Since the September 11 attacks, tighter U.S. visa requirements have taken a
heavy toll on the recruitment of foreign students to top American universities.
The 2003–04 academic year saw the first drop in the number of foreign
students on U.S. campuses in more than 30 years. Graduate schools have been
particularly hard hit, with three consecutive years of declining foreign enrollment.
But if foreigners can’t come to the campus, why not bring the campus to
foreigners?
In the fall of 2004, Carnegie Mellon University—which has the highest
proportion of foreign graduate students of any American university—opened
an undergraduate campus in Qatar. Lisa Krieg, director of the university’s
Office of International Education, says that “time will tell” if
Middle Eastern students choose to attend an American university in the Middle
East rather than a school in another Western country, such as Britain or Australia.

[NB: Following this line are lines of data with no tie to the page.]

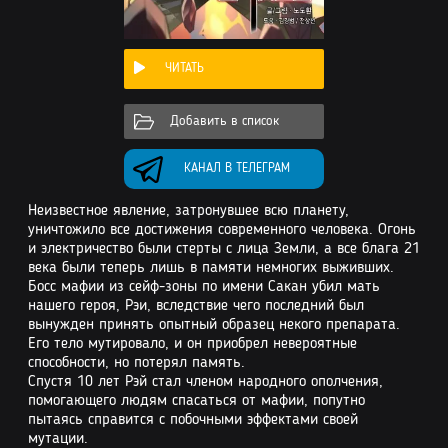
ЧИТАТЬ
Добавить в список
КАНАЛ В ТЕЛЕГРАМ
Неизвестное явление, затронувшее всю планету,
уничтожило все достижения современного человека. Огонь
и электричество были стерты с лица Земли, а все блага 21
века были теперь лишь в памяти немногих выживших.
Босс мафии из сейф-зоны по имени Сакан убил мать
нашего героя, Рэи, вследствие чего последний был
вынужден принять опытный образец некого препарата.
Его тело мутировало, и он приобрел невероятные
способности, но потерял память.
Спустя 10 лет Рэй стал членом народного ополчения,
помогающего людям спасаться от мафии, попутно
пытаясь справится с побочными эффектами своей
мутации.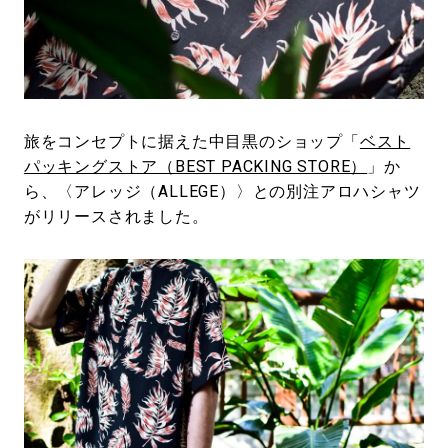
#LIFESTYLE
#SNEAKER
#OUTDOOR
#SPORTS
#HANDSOME HANDBOOK
旅をコンセプトに据えた中目黒のショップ「
ベスト
パッキングストア（BEST PACKING STORE）
」か
ら、〈アレッジ（ALLEGE）〉との別注アロハシャツ
がリリースされました。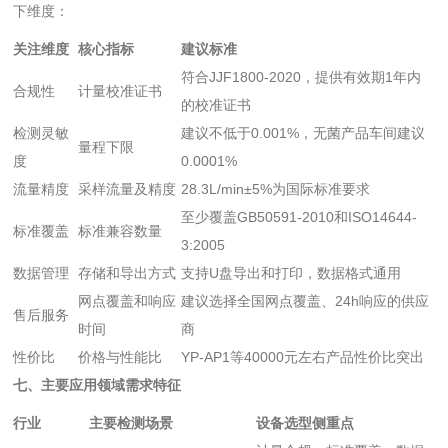
下维度：
关注维度
核心指标
建议标准
符合JJF1800-2020，提供有效期1年内
合规性
计量校准证书
的校准证书
检测灵敏
建议不低于0.001%，无菌产品车间建议
量程下限
度
0.0001%
流量精度
采样流量及精度
28.3L/min±5%为国际标准要求
至少覆盖GB50591-2010和ISO14644-
标准覆盖
标准兼容数量
3:2005
数据管理
存储和导出方式
支持U盘导出和打印，数据格式通用
网点覆盖和响应
建议选择全国网点覆盖、24h响应的供应
售后服务
时间
商
性价比
价格与性能比
YP-AP1等40000元左右产品性价比突出
七、主要应用领域需求特征
行业
主要检测场景
设备选型侧重点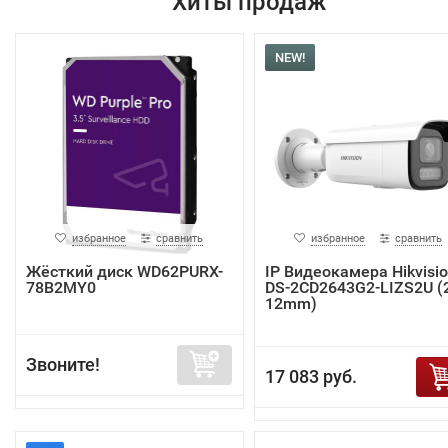
Хиты продаж
NEW!
избранное
сравнить
избранное
сравнить
Жёсткий диск WD62PURX-
IP Видеокамера Hikvisi
78B2MY0
DS-2CD2643G2-LIZS2U (2
12mm)
Звоните!
17 083 руб.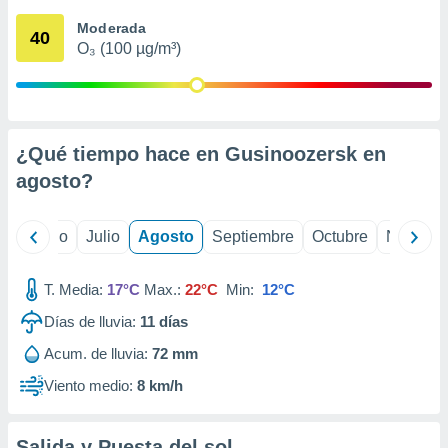
 seleccionar
o.
Moderada
40
O₃ (100 µg/m³)
calización
precisa e
ión mediante
, publicidad
¿Qué tiempo hace en Gusinoozersk en
dos,
agosto
?
 publicidad
,
ón de
yo
Junio
Julio
Agosto
Septiembre
Octubre
Noviemb
 desarrollo
s.
T. Media:
17°C
Max.:
22°C
Min:
12°C
tros 1199
ios
Días de lluvia:
11
días
Acum. de lluvia:
72 mm
Viento medio:
8 km/h
Salida y Puesta del sol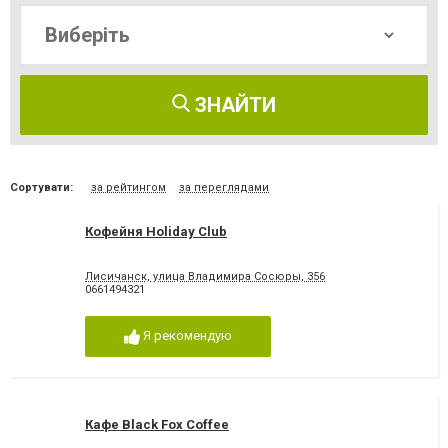
ЗНАЙТИ
Сортувати:
за рейтингом
за переглядами
Кофейня Holiday Club
Лисичанск, улица Владимира Сосюры, 356
0661494321
Я рекомендую
Кафе Black Fox Coffee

But other U.S. schools are opening in the region: Cornell and Texas A&M
also have satellite campuses in the Qatari sheikdom.
U.S. universities aren’t setting up shop only in the Middle East. They
are also moving to China in an attempt to offset the dramatic decline in Chinese
applications to U.S. graduate programs. The current academic year, for example,
has seen a 45 percent drop in applications from the People’s Republic.

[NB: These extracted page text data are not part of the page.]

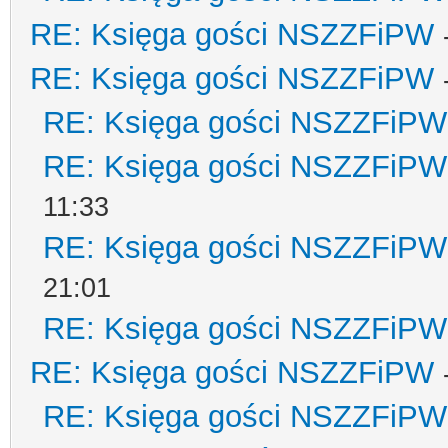
RE: Księga gości NSZZFiPW
RE: Księga gości NSZZFiPW
RE: Księga gości NSZZFiPW
RE: Księga gości NSZZFiPW
11:33
RE: Księga gości NSZZFiPW
21:01
RE: Księga gości NSZZFiPW
RE: Księga gości NSZZFiPW
RE: Księga gości NSZZFiPW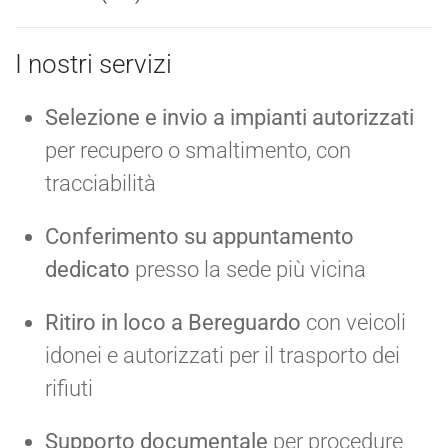
I nostri servizi
Selezione e invio a impianti autorizzati
per recupero o smaltimento, con
tracciabilità
Conferimento su appuntamento
dedicato
presso la sede più vicina
Ritiro in loco a Bereguardo
con veicoli
idonei e autorizzati per il trasporto dei
rifiuti
Supporto documentale
per procedure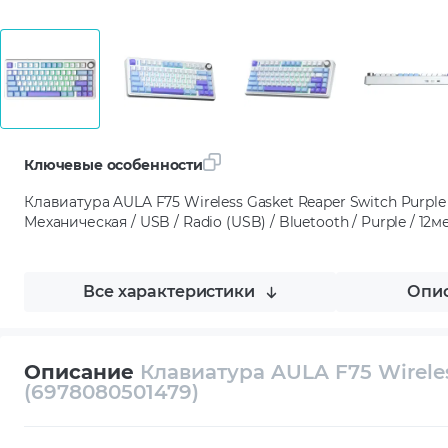
Ключевые особенности
Клавиатура AULA F75 Wireless Gasket Reaper Switch Purple
Механическая / USB / Radio (USB) / Bluetooth / Purple / 12м
Все характеристики
Опис
Описание
Клавиатура AULA F75 Wireles
(6978080501479)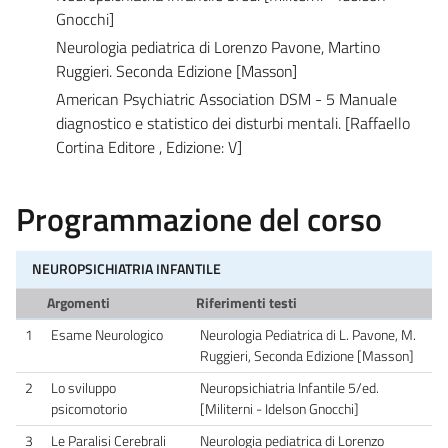
Gnocchi]
Neurologia pediatrica di Lorenzo Pavone, Martino
Ruggieri. Seconda Edizione [Masson]
American Psychiatric Association DSM - 5 Manuale
diagnostico e statistico dei disturbi mentali. [Raffaello
Cortina Editore , Edizione: V]
Programmazione del corso
NEUROPSICHIATRIA INFANTILE
Argomenti
Riferimenti testi
1
Esame Neurologico
Neurologia Pediatrica di L. Pavone, M.
Ruggieri, Seconda Edizione [Masson]
2
Lo sviluppo
Neuropsichiatria Infantile 5/ed.
psicomotorio
[Militerni - Idelson Gnocchi]
3
Le Paralisi Cerebrali
Neurologia pediatrica di Lorenzo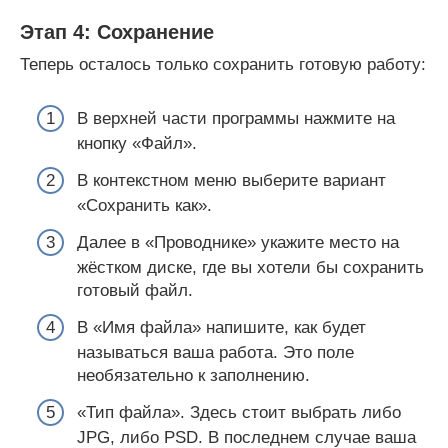
Этап 4: Сохранение
Теперь осталось только сохранить готовую работу:
В верхней части программы нажмите на
кнопку «Файл».
В контекстном меню выберите вариант
«Сохранить как».
Далее в «Проводнике» укажите место на
жёстком диске, где вы хотели бы сохранить
готовый файл.
В «Имя файла» напишите, как будет
называться ваша работа. Это поле
необязательно к заполнению.
«Тип файла». Здесь стоит выбрать либо
JPG, либо PSD. В последнем случае ваша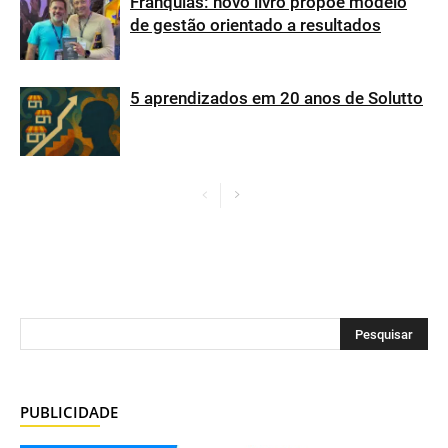
Franquias: novo livro propõe modelo
de gestão orientado a resultados
5 aprendizados em 20 anos de Solutto
PUBLICIDADE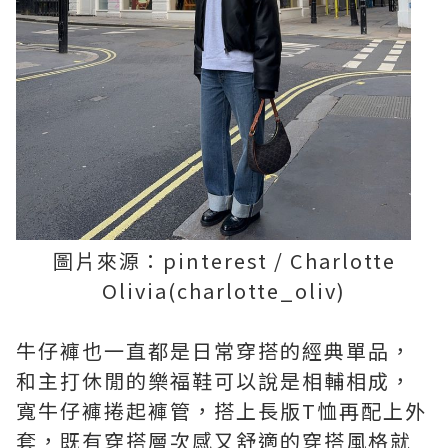
圖片來源：pinterest / Charlotte
Olivia(charlotte_oliv)
牛仔褲也一直都是日常穿搭的經典單品，
和主打休閒的樂福鞋可以說是相輔相成，
寬牛仔褲捲起褲管，搭上長版T恤再配上外
套，既有穿搭層次感又舒適的穿搭風格就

So, in 2003, Oklahoma City University opened up a degree-granting campus in
Beijing. Meanwhile, Arizona State is partnering with the Chinese government
to set up an MBA program in Shanghai. Madeleine Green, vice president of the
American Council on Education, thinks that private U.S. institutions will increasingly
experiment with overseas partnerships in an attempt to attract the best students.